ID: 103: Innate immune sensing of nucleic acids in airway epithelial cells compared to monocytic cells

Abstract

In the last decade mechanisms for innate immune sensing of pathogen and self nucleic acids have been defined. For cytosolic sensing of DNA, the adaptor protein STING has a central role, operating downstream of DNA sensors such as cGAS and IFI16 to mediate transcription factor activation and cytokine and interferon induction. However most of the work in defining cytosolic DNA sensing pathways has been done in monocytic cells, while sensing mechanisms in other frontline sensing cells such as airway epithelial cells have been less well defined.
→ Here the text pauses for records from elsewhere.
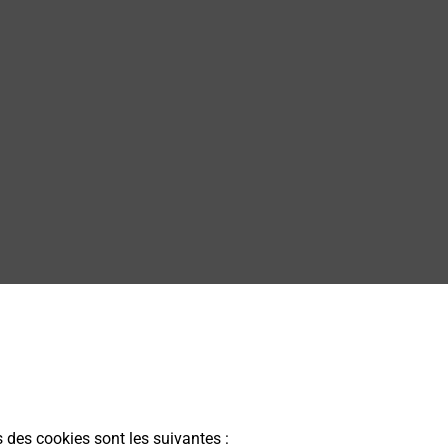
s des cookies sont les suivantes :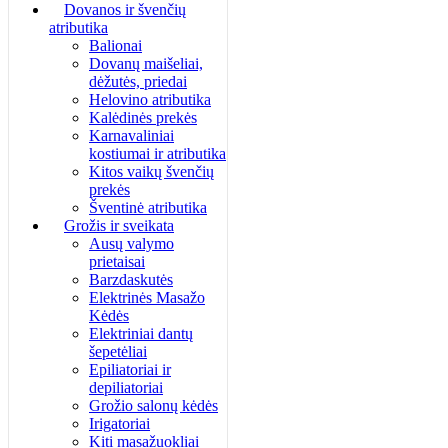
Dovanos ir švenčių
atributika
Balionai
Dovanų maišeliai,
dėžutės, priedai
Helovino atributika
Kalėdinės prekės
Karnavaliniai
kostiumai ir atributika
Kitos vaikų švenčių
prekės
Šventinė atributika
Grožis ir sveikata
Ausų valymo
prietaisai
Barzdaskutės
Elektrinės Masažo
Kėdės
Elektriniai dantų
šepetėliai
Epiliatoriai ir
depiliatoriai
Grožio salonų kėdės
Irigatoriai
Kiti masažuokliai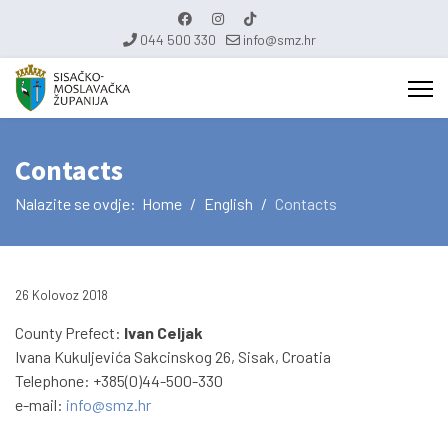
044 500 330
info@smz.hr
Contacts
Nalazite se ovdje:
Home
English
Contacts
26 Kolovoz 2018
County Prefect:
Ivan Celjak
Ivana Kukuljevića Sakcinskog 26, Sisak, Croatia
Telephone: +385(0)44-500-330
e-mail:
info@smz.hr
Thus here we analysed the innate immune response of human airway epithelial cell line models to RNA and DNA, in comparison to a human monocytic cell line. Our results show that in both monocytic and epithelial cells the innate immune response to RNA virus and dsRNA was promptly activated. However compared to monocytic cells, A549 and BEAS-2B epithelial cells failed to produce inflammatory cytokines and interferons in response to DNA viruses and dsDNA. These cells lacked expression of IFI16 or STING, but did express cGAS. Ectopic expression of STING restored the DNA response in A549 cells, in a cGAS-dependent manner. In contrast to A549 and BEAS-2B cells, the hTERT-immortalised normal airway epithelial cell line NuLi-1 did express IFI16, cGAS and STING, and responded to DNA viruses and DNA in a STING-dependent manner. These results highlight the loss of DNA responses in epithelial cell lines lacking STING, and have relevance in considering different cell models for innate sensing studies in airway epithelial cells.